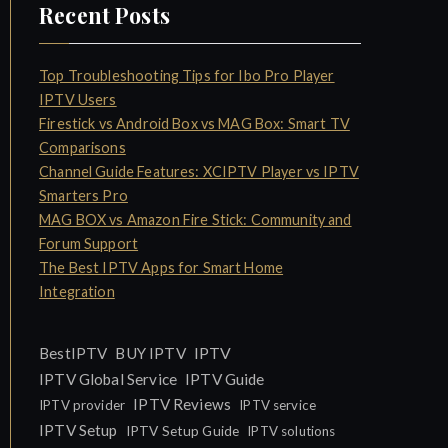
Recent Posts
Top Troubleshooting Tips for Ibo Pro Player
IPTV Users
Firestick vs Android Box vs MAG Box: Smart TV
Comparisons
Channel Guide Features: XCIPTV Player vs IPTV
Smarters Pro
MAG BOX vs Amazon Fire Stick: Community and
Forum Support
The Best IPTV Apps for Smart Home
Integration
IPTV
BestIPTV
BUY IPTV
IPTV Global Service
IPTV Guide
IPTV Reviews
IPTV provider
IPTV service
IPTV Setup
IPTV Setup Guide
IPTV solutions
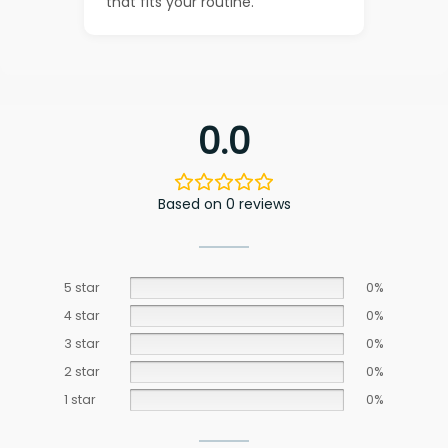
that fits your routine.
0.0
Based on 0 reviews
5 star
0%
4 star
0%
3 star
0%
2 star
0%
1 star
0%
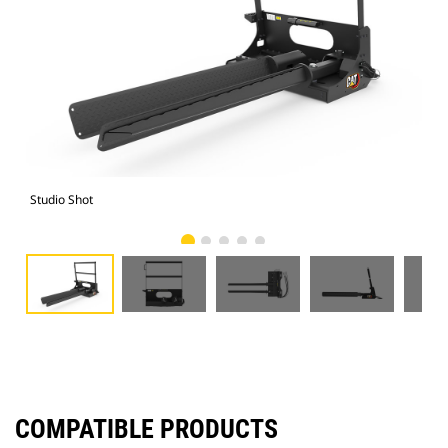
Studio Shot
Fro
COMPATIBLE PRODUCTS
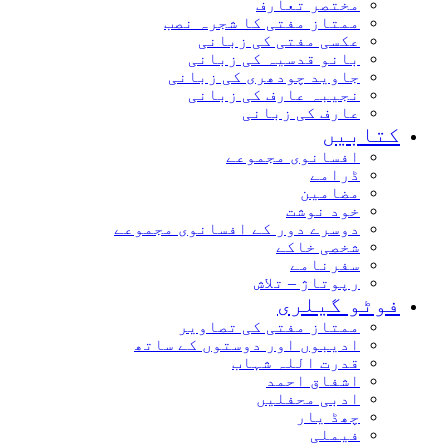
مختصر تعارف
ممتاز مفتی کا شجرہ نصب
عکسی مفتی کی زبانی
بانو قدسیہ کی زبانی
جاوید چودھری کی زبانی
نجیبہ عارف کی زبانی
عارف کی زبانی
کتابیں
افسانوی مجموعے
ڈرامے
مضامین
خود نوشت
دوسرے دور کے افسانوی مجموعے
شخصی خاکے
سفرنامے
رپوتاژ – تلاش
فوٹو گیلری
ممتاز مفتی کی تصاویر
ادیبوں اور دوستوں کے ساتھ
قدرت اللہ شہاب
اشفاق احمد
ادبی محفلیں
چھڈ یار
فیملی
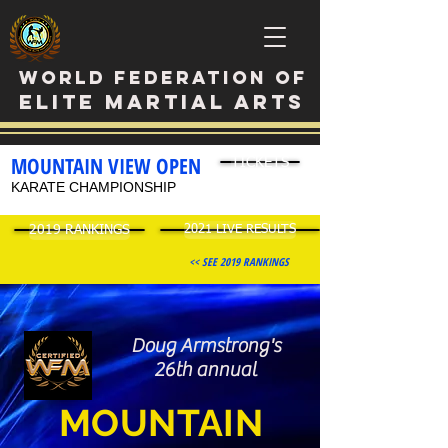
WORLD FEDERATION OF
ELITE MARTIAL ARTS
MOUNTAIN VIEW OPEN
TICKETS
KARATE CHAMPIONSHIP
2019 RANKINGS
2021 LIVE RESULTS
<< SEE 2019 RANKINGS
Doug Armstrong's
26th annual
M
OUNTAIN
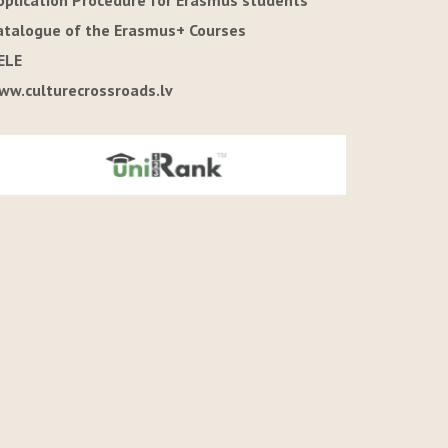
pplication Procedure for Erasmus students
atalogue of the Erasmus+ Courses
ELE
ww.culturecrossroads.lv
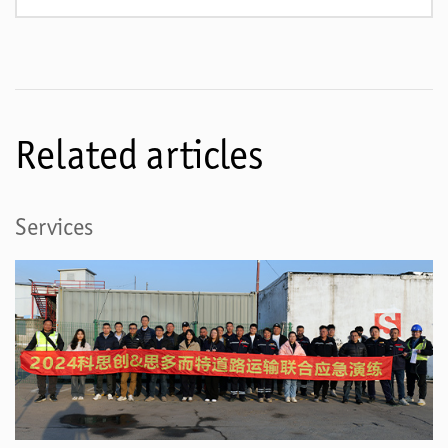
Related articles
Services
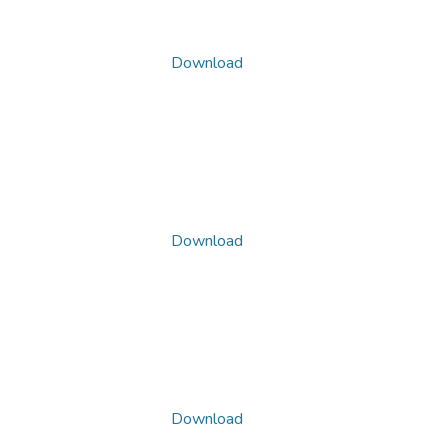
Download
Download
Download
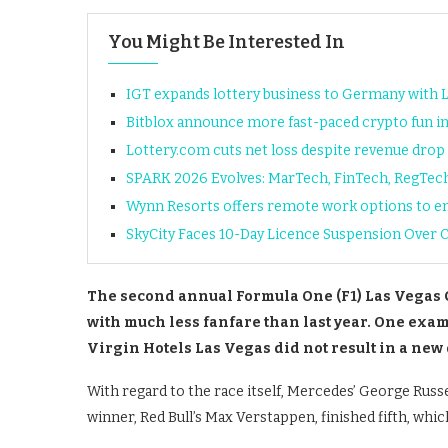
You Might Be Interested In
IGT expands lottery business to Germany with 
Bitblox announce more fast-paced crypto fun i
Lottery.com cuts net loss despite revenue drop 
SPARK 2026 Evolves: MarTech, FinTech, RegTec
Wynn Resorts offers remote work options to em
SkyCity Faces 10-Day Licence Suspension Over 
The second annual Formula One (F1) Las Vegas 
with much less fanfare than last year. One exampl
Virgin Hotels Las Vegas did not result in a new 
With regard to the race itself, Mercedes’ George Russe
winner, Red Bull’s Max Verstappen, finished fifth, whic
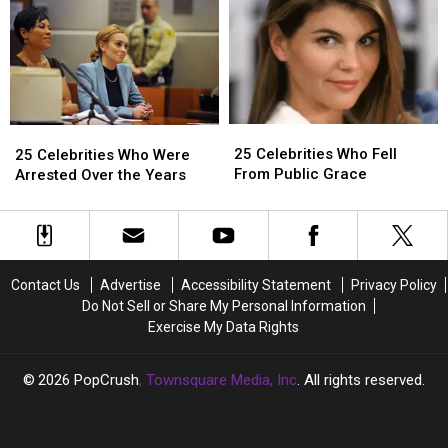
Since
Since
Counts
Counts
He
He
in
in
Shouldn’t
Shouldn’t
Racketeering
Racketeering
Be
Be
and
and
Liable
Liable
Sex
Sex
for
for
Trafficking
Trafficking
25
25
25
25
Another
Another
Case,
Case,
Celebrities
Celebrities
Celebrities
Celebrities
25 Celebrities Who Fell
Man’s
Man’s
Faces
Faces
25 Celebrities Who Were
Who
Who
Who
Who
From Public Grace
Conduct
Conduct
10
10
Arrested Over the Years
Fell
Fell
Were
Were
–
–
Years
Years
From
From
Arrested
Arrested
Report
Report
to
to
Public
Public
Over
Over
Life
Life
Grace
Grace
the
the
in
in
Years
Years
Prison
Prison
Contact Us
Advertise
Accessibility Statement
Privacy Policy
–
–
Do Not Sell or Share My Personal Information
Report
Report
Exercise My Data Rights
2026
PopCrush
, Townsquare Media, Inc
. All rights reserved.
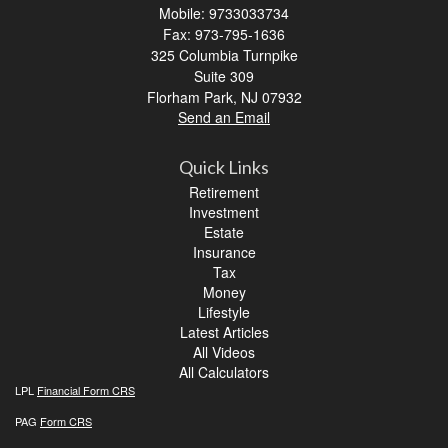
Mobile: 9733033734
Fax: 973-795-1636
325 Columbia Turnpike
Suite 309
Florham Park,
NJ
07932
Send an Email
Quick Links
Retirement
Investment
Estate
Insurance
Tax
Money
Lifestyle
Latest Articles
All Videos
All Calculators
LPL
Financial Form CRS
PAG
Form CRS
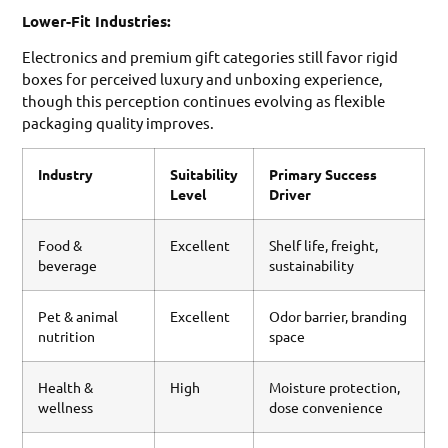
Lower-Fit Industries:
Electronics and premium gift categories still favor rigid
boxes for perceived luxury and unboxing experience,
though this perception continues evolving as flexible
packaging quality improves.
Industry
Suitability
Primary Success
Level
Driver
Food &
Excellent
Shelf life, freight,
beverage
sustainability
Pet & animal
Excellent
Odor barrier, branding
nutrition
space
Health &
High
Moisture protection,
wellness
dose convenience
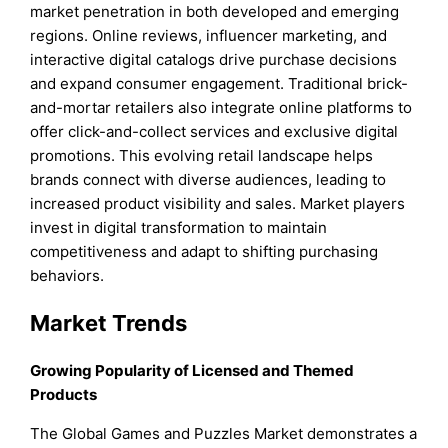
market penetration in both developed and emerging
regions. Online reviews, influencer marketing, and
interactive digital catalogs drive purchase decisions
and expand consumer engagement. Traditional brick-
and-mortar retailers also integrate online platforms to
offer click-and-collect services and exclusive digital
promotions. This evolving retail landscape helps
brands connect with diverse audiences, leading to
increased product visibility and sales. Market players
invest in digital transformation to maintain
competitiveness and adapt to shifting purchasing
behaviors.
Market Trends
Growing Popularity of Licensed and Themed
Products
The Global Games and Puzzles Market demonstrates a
==*==
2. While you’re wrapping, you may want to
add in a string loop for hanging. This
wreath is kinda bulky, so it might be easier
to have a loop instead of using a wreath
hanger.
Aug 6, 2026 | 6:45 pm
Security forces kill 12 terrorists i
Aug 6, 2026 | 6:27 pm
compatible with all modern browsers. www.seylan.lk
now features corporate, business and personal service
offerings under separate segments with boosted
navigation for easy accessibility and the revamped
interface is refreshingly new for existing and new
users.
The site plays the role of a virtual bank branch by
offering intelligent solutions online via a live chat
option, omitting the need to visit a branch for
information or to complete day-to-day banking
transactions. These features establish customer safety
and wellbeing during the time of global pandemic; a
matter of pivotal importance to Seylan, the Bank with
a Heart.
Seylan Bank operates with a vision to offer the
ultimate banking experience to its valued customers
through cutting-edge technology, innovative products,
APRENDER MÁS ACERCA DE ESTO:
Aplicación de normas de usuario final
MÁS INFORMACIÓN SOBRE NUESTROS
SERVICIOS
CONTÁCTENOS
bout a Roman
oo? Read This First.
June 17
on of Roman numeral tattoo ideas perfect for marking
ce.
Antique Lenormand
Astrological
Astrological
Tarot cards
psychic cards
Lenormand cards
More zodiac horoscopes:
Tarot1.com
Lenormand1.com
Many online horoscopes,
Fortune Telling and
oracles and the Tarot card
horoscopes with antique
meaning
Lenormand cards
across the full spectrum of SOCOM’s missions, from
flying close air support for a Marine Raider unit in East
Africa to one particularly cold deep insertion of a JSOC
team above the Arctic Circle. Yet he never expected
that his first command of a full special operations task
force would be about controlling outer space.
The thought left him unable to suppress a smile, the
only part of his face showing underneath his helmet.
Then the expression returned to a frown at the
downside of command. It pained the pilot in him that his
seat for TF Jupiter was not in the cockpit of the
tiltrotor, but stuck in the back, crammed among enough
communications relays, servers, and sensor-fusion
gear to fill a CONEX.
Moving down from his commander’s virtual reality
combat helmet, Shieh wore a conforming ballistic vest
==*==
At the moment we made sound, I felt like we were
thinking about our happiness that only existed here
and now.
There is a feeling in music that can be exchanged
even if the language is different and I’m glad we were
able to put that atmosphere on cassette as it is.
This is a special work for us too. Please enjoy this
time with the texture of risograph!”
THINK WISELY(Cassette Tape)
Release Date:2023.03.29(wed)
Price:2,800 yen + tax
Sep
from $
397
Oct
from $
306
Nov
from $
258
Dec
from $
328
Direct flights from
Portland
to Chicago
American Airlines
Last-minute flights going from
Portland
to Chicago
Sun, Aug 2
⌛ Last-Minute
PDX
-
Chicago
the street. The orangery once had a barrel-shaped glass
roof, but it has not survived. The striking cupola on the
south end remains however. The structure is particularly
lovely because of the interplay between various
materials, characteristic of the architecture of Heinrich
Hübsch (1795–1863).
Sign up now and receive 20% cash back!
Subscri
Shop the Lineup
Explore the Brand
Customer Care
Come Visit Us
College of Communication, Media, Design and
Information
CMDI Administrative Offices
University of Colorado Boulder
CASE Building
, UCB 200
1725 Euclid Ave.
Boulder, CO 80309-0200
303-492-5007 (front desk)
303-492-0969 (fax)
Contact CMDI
==*==
• **What the task asks**: Copy out every line in the records where the word "CMDI" is found.

• **Result**:
CMDI Administrative Offices
Contact CMDI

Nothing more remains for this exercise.